Mexican Folklórico dancers with Sugar Skull makeup

Guided By Culture & Experience

Collectivism is a value that Citlali Gonzalez Trujillo Rios says was important to practice in her family when she was growing up. She recalls family dinners where each family member drank from the same cup.

This was a symbol to represent that although we are each individual, as a family, we are one.

Citlali is a first-generation Mexican-American who was raised in a culturally Mexican household and was taught the importance of her Mexican and indigenous heritage. Her parents always ensured that she and her brother celebrated Mexican Independence Day and heard stories like that of her great-great-uncle Emiliano Zapata, a Mexican revolution hero. She also grew up speaking Spanish and learned how to dance Mexican folklórico.

As a result of her parents’ efforts, Citlali is deeply in touch with her cultural heritage.

“My indigenous background is Aztec and Tlaxcalteca, and it is important to me that I know and learn about my indigenous culture.”

Citlali’s parents gave her and her brother Aztec names, and Citlali is also learning Nahuatl, the language of the Uto-Aztecan family, which is spoken in central and western Mexico. For Citlali, it’s crucial for her to know what she considers her true mother tongue.

Citlali’s favorite family tradition that she carries on to this day is participating in Día de Los Muertos.

“Not only is it a week-long celebration of remembering our loved ones that have passed – including cooking their favorite traditional dishes – but it also taught me that death is not bad. Yes, you mourn for the ones you lost, but most importantly, you celebrate them by telling their stories.”

Citlali Gonzalez Trujillo Rios standing in traditional clothing on the beach

Citlali Gonzalez Trujillo Rios

Citlali Gonzalez Trujillo Rios as a child dressed in traditional clothing

Citlali as a young girl

Citlali is passionate about representing her people and advocating for and helping minorities. She says her interest in advocacy sparked from taking her own culture wherever she went.

“Growing up and learning about my Mexican and indigenous culture, I also learned about the injustices through my own experience and those of others. I was regularly told to speak English only and asked if I had a nickname. The understanding of how important my own culture was pushed me to learn about the cultures of others and the difficulties other minorities face.” 

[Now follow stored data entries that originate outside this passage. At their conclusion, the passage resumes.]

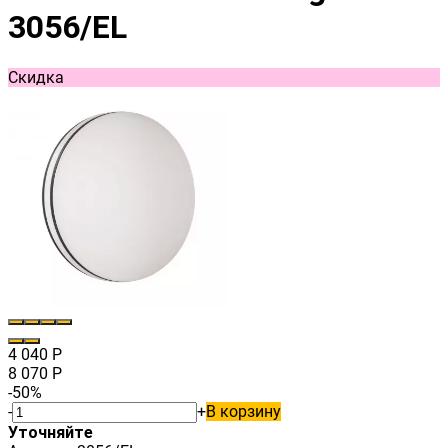
3056/EL
Скидка
4 040
Р
8 070
Р
-50%
-
+
В корзину
Уточняйте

Citlali is a Communication student in the College of Social and Behavioral Sciences, and she has her sights set on law school after she graduates with her bachelor’s this coming fall. 

“Receiving a communication degree is a stepping stone to law school. I can use the skills I learn to help others use their voices and tell their stories. We have to actively listen to those around us before we can help to create change.”

Citlali’s husband is in the military, and the couple currently lives in Okinawa, Japan, where Citlali’s husband is stationed. Citlali says it has been an unforgettable experience interacting with Japanese and Okinawan cultures. 

“What helped me acclimate the most was that I quickly learned that Japan has respectful mannerisms similar to Mexican culture due to both being collective cultures, so it helped make me feel at home.”